COVID-19 has positively impacted the ROA and ROE, indicating that banks have generated
higher profits during the COVID-19 period. The work-from-home model has significantly reduced
costs in bank operations. However, there have been no disruptions in business operations (credit
and non-credit activities), as Kitsios et al. (2021) reported. Conversely, the Vietnamese govern
ment’s support of post-COVID-19 loans has increased bank profits.
NPL ratio negatively impacts banking results (both ROA and ROE). It can be seen that credit risk
control and management activities are of great significance to banks. The increase in the non-
performance loan ratio reduces the profitability of banks. This research result is consistent with
previous studies by Ekşi and Doğan (2022) when the results show the negative impact of non-
performance loans bank’s performance.
According to Nguyen et al. (2021), Growth Loans positively impact ROA and ROE, demonstrating
that lending remains a primary source of income for banks. The interest rate differential between
deposits and loans and other lending activities makes lending a crucial activity for banks.

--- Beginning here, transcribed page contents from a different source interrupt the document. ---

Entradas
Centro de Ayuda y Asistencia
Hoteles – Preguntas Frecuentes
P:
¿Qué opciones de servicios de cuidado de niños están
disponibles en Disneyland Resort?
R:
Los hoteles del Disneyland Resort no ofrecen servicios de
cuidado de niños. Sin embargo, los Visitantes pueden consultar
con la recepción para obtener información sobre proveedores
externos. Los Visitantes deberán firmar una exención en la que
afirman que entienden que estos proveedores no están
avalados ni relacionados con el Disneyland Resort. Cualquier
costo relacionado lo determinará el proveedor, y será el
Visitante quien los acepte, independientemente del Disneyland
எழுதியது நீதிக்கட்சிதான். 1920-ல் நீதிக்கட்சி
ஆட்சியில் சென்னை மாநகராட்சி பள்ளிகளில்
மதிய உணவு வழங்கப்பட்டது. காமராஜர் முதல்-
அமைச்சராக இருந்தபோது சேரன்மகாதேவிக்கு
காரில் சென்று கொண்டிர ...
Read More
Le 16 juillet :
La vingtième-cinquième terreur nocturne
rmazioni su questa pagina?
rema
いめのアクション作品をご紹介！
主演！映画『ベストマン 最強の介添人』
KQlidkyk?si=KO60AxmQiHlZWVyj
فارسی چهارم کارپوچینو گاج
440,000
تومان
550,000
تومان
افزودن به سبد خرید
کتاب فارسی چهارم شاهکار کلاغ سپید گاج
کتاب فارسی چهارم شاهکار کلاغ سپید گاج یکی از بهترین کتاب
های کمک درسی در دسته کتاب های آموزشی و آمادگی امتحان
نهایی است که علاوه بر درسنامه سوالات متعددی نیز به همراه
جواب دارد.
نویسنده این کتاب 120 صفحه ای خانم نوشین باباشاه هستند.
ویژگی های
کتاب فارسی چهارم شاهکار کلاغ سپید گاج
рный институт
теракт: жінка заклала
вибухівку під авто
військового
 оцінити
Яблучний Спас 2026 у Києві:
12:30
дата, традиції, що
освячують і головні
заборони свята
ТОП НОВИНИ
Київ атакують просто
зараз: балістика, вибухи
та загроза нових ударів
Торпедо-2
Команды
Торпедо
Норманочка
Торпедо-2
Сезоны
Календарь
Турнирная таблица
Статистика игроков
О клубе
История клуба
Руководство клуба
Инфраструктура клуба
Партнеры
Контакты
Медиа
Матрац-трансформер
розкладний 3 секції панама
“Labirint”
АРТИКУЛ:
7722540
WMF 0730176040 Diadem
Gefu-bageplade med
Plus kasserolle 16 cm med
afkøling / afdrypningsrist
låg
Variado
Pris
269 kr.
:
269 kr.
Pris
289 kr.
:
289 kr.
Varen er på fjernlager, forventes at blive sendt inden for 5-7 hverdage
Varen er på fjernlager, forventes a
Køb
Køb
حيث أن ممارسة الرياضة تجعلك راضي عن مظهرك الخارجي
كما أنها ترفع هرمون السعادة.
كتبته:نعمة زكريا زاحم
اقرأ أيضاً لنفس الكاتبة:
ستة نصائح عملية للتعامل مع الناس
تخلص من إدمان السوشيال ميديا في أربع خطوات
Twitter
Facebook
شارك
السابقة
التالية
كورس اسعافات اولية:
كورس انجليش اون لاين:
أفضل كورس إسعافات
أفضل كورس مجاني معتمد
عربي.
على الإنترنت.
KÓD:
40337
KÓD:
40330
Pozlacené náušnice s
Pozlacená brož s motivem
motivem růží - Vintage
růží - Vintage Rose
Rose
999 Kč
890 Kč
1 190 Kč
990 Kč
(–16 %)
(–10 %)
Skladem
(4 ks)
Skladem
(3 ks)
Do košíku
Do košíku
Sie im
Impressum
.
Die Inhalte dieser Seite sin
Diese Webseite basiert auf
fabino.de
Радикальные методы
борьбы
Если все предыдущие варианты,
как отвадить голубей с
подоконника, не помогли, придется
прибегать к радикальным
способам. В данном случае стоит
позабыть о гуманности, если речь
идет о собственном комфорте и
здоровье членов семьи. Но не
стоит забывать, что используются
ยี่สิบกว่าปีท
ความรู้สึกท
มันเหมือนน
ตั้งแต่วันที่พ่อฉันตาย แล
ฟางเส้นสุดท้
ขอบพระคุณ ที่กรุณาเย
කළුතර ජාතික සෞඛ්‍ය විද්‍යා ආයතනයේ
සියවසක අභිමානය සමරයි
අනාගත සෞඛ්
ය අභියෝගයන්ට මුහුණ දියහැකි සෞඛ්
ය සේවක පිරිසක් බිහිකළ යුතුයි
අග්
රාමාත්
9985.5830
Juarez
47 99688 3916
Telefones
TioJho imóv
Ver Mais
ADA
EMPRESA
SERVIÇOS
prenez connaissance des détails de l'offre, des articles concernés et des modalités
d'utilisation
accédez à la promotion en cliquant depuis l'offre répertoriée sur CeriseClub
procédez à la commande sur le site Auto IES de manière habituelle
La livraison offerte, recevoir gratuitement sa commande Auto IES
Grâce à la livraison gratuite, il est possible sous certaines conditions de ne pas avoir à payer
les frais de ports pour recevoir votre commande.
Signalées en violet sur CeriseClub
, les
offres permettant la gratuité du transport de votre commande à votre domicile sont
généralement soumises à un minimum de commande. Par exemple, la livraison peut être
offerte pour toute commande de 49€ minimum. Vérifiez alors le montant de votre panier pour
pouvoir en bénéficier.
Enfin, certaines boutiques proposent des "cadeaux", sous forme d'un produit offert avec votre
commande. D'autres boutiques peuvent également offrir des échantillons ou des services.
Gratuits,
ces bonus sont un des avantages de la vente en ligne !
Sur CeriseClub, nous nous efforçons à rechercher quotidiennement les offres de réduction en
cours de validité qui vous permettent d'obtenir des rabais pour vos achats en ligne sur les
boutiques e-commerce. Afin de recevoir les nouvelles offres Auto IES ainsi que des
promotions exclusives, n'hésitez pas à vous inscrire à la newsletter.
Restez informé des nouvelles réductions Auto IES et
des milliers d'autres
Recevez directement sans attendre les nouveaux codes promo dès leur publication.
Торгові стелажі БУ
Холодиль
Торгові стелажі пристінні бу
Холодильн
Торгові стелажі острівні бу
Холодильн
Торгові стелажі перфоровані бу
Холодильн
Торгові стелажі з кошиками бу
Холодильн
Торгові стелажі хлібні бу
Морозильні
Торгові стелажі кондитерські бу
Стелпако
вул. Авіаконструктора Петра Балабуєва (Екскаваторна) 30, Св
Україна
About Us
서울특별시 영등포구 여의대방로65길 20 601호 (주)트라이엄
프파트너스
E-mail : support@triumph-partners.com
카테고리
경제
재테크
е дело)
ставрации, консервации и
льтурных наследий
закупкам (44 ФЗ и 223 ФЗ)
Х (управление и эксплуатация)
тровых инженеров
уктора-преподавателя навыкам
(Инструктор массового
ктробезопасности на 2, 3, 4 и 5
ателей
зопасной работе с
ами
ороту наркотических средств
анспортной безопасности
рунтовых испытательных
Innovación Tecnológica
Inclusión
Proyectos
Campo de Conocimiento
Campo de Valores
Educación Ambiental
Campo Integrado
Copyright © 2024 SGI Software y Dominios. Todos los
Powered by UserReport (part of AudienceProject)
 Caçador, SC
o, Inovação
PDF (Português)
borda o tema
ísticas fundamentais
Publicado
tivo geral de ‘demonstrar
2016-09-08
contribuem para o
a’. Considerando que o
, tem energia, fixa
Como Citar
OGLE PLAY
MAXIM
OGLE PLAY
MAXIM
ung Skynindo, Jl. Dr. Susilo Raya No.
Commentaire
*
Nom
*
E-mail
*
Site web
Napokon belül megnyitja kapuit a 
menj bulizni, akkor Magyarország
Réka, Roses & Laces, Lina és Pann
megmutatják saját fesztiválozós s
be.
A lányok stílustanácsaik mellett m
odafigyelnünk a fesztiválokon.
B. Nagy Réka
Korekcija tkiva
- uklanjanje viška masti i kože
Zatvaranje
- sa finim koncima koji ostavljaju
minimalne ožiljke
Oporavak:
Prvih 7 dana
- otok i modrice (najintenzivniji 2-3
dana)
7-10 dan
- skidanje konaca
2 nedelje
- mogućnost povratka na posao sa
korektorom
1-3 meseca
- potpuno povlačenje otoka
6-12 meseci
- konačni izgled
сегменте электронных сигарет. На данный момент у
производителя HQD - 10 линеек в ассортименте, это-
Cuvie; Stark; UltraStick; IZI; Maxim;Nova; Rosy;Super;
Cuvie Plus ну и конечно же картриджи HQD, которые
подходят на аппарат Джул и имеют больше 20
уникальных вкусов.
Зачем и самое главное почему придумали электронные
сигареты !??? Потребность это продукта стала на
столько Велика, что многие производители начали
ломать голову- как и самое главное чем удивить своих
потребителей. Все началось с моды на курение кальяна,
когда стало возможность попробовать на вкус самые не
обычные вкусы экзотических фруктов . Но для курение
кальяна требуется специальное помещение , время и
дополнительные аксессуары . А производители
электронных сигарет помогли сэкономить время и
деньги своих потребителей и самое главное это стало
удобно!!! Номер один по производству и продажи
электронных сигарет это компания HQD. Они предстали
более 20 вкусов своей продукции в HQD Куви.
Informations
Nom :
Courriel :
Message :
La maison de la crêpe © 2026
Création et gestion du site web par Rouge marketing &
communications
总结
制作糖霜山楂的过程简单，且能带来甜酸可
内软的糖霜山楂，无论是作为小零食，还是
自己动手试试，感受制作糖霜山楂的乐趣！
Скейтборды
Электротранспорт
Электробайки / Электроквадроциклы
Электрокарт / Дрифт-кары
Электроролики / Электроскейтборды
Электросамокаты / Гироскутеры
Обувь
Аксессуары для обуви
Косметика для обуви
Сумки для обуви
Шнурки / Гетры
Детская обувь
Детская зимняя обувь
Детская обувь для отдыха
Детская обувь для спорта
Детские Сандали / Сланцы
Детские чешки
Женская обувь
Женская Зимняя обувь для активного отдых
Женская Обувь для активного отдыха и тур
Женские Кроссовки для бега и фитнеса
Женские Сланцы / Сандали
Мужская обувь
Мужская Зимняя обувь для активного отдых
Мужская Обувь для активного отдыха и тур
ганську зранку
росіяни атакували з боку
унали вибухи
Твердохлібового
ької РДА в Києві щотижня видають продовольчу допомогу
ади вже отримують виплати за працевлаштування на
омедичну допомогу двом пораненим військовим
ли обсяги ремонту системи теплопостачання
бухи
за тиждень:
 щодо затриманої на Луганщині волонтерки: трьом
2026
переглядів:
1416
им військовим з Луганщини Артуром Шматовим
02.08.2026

Additionally, economic growth positively impacts ROA and ROE, indicating that banks benefit
from general economic development. The country’s economic growth brings benefits to both
individuals and businesses. Increased trade and better investment opportunities increase demand
for loans and deposits. Notably, the real estate market’s upward trend in Vietnam is closely related
to borrowing from banks, resulting in a significant increase in bank profits when the market booms.